What you are asked to do: Note each line in the data holding the string "Ontvang" and report it.

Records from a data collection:
· · · · ·

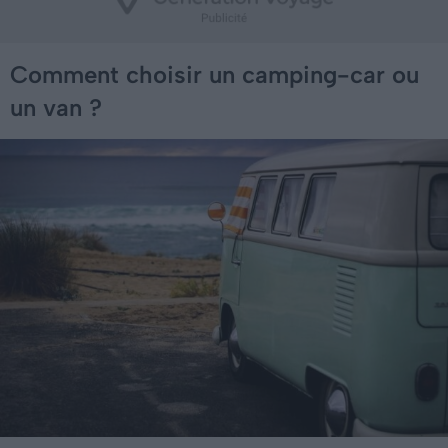
Comment choisir un camping-car ou
un van ?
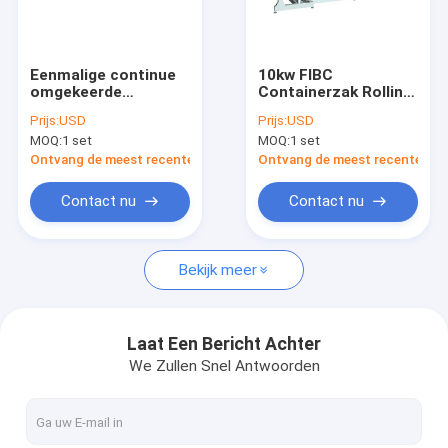
Ongeveer ons
Fabrieksreis
Eenmalige continue
10kw FIBC
omgekeerde
Containerzak Rolling
Kwaliteitscontrole
drukmachine voor
Making Machine voor
Prijs:
USD
Prijs:
USD
BOPP geweven tas
automatische vullijn
MOQ:
1 set
MOQ:
1 set
Contacteer ons
Ontvang de meest recente Prijs
Ontvang de meest recente Prij
Nieuws
Contact nu
Contact nu
Gevallen
Bekijk meer
Verzoek om een Citaat
Laat Een Bericht Achter
We Zullen Snel Antwoorden
De Lijn van de banduitdrijving
Monofilament Uitdrijvingslijn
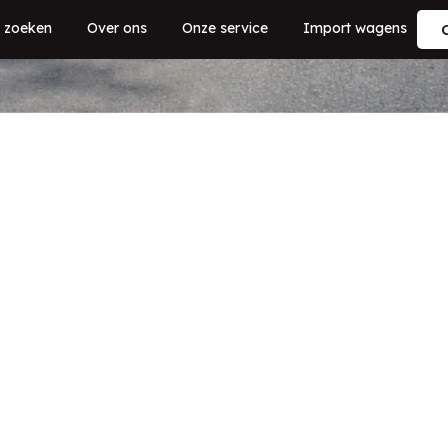
 zoeken
Over ons
Onze service
Import wagens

· · · · ·

Task output:
Ontvang de meest recente Prijs
Ontvang de meest recente Prij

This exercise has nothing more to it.